WORK ITEM:
Find "temperatura para los" and "nodokļiem šajā otrā valstī." in the records below. Copy the lines holding them and every line between, exactly, and no others.

DATA SHOWN:
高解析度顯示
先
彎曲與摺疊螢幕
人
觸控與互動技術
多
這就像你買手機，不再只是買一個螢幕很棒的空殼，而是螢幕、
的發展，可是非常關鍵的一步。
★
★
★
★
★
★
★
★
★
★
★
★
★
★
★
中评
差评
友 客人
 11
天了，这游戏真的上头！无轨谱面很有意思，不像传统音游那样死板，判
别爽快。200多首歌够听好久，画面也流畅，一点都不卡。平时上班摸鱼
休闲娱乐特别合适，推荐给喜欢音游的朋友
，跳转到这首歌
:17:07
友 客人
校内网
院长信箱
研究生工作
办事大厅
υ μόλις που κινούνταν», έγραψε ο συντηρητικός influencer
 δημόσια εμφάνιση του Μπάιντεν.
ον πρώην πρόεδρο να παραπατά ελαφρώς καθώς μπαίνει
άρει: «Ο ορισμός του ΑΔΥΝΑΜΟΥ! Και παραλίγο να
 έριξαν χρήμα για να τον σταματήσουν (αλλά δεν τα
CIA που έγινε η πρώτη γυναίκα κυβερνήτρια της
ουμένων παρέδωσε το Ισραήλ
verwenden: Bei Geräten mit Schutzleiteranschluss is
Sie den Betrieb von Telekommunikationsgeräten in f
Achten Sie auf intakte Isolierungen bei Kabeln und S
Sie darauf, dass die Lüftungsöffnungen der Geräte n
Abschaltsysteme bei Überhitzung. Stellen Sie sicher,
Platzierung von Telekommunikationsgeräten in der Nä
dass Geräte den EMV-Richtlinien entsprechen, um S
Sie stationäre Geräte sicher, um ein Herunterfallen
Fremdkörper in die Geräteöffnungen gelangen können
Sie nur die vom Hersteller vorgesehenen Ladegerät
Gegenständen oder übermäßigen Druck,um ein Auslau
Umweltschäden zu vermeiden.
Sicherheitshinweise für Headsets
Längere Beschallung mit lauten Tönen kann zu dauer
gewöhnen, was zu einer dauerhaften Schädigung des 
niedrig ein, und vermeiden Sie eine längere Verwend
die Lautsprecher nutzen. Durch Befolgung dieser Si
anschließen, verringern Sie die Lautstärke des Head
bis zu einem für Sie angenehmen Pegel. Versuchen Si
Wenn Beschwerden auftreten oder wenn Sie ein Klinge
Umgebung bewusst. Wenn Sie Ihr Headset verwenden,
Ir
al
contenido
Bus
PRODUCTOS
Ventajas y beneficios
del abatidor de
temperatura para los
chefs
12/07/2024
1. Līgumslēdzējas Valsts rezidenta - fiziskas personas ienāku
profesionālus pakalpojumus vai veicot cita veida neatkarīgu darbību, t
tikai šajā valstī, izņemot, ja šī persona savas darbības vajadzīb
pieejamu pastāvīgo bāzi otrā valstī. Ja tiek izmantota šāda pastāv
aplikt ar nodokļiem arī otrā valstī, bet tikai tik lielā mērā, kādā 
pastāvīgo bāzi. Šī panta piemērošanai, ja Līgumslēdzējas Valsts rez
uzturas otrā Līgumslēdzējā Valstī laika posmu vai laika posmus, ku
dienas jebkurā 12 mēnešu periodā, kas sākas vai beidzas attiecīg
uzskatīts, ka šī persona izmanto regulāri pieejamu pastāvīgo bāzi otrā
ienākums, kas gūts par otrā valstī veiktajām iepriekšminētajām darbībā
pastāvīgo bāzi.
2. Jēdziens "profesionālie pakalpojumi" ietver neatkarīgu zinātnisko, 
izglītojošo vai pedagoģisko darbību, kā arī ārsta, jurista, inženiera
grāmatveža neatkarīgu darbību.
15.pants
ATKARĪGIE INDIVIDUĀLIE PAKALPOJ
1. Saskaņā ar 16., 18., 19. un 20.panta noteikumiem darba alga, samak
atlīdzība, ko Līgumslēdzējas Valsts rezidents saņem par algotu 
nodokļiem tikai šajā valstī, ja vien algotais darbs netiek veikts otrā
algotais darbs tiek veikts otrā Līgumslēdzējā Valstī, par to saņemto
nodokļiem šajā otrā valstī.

---

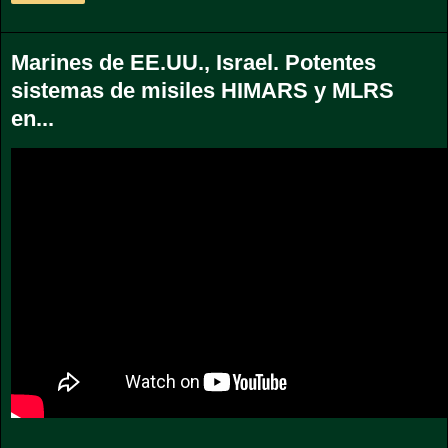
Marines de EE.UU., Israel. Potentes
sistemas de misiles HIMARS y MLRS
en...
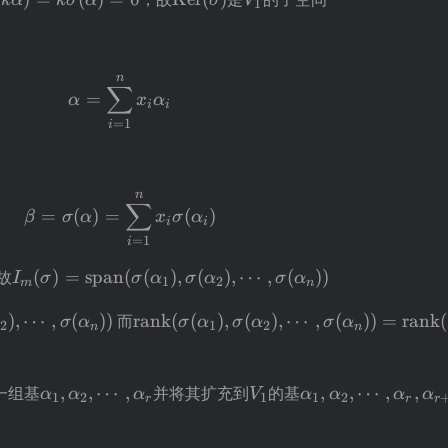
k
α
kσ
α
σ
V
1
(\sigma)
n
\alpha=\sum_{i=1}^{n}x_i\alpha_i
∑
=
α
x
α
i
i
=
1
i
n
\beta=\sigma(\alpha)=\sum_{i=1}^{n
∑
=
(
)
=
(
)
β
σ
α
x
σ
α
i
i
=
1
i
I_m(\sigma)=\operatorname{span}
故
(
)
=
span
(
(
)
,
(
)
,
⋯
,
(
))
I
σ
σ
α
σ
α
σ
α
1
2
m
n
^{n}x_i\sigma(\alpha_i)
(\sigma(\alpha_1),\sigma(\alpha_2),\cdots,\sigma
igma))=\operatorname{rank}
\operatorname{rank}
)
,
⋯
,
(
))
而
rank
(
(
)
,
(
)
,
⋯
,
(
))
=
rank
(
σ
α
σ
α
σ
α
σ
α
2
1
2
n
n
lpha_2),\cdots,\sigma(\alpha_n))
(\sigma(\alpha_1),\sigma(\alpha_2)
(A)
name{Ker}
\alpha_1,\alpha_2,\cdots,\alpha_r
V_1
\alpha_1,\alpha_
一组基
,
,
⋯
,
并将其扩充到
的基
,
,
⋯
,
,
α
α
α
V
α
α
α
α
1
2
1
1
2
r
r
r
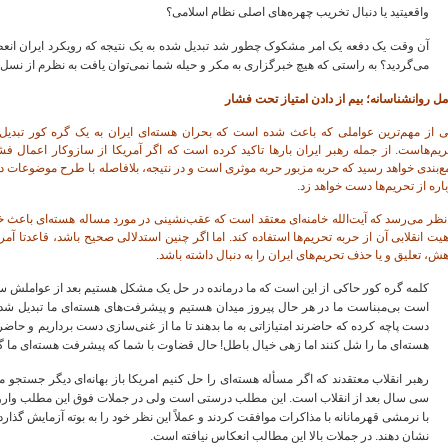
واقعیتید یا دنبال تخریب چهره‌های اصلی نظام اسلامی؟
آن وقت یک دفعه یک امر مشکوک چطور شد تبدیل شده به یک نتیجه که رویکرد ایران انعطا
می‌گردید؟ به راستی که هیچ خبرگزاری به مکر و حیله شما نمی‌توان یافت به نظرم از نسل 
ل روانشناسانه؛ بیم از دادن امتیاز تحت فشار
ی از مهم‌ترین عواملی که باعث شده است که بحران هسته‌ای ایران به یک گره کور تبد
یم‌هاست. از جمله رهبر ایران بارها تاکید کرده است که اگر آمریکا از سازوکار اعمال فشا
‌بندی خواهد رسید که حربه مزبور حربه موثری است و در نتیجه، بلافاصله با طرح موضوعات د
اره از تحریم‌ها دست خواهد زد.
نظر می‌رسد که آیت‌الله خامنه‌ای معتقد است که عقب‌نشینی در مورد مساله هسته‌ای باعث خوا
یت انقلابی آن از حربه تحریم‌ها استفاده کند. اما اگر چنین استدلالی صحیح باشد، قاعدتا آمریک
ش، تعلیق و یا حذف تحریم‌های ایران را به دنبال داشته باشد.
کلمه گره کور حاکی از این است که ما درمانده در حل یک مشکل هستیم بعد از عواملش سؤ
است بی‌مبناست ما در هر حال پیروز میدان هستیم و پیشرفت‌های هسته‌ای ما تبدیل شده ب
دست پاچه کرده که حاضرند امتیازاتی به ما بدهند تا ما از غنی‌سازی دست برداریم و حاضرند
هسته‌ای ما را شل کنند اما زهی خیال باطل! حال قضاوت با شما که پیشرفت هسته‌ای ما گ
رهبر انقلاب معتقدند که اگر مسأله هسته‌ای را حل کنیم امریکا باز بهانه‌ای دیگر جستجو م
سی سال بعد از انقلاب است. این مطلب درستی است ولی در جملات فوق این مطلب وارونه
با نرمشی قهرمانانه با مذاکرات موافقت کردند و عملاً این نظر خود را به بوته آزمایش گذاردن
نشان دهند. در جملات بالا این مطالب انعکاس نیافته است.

==

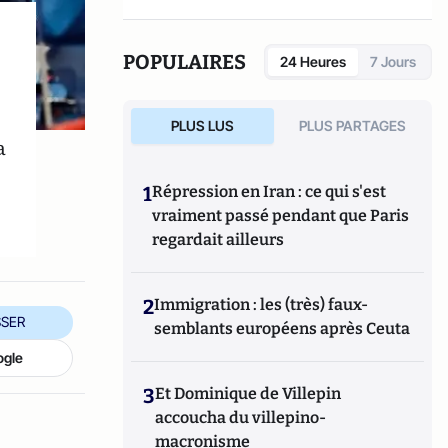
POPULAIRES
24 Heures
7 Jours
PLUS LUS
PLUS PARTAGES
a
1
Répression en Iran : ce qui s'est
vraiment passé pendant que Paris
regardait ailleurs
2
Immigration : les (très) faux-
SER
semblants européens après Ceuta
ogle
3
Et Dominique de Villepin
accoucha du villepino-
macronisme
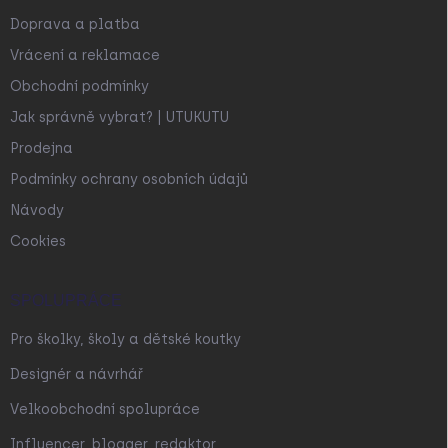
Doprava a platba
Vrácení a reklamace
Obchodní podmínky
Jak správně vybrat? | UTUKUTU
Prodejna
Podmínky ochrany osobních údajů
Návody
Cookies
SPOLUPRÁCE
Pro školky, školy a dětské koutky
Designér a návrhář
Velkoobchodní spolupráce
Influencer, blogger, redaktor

ANSWER TO THIS EXERCISE:
temperatura para los
chefs
12/07/2024
1. Līgumslēdzējas Valsts rezidenta - fiziskas personas ienāku
profesionālus pakalpojumus vai veicot cita veida neatkarīgu darbību, t
tikai šajā valstī, izņemot, ja šī persona savas darbības vajadzīb
pieejamu pastāvīgo bāzi otrā valstī. Ja tiek izmantota šāda pastāv
aplikt ar nodokļiem arī otrā valstī, bet tikai tik lielā mērā, kādā 
pastāvīgo bāzi. Šī panta piemērošanai, ja Līgumslēdzējas Valsts rez
uzturas otrā Līgumslēdzējā Valstī laika posmu vai laika posmus, ku
dienas jebkurā 12 mēnešu periodā, kas sākas vai beidzas attiecīg
uzskatīts, ka šī persona izmanto regulāri pieejamu pastāvīgo bāzi otrā
ienākums, kas gūts par otrā valstī veiktajām iepriekšminētajām darbībā
pastāvīgo bāzi.
2. Jēdziens "profesionālie pakalpojumi" ietver neatkarīgu zinātnisko, 
izglītojošo vai pedagoģisko darbību, kā arī ārsta, jurista, inženiera
grāmatveža neatkarīgu darbību.
15.pants
ATKARĪGIE INDIVIDUĀLIE PAKALPOJ
1. Saskaņā ar 16., 18., 19. un 20.panta noteikumiem darba alga, samak
atlīdzība, ko Līgumslēdzējas Valsts rezidents saņem par algotu 
nodokļiem tikai šajā valstī, ja vien algotais darbs netiek veikts otrā
algotais darbs tiek veikts otrā Līgumslēdzējā Valstī, par to saņemto
nodokļiem šajā otrā valstī.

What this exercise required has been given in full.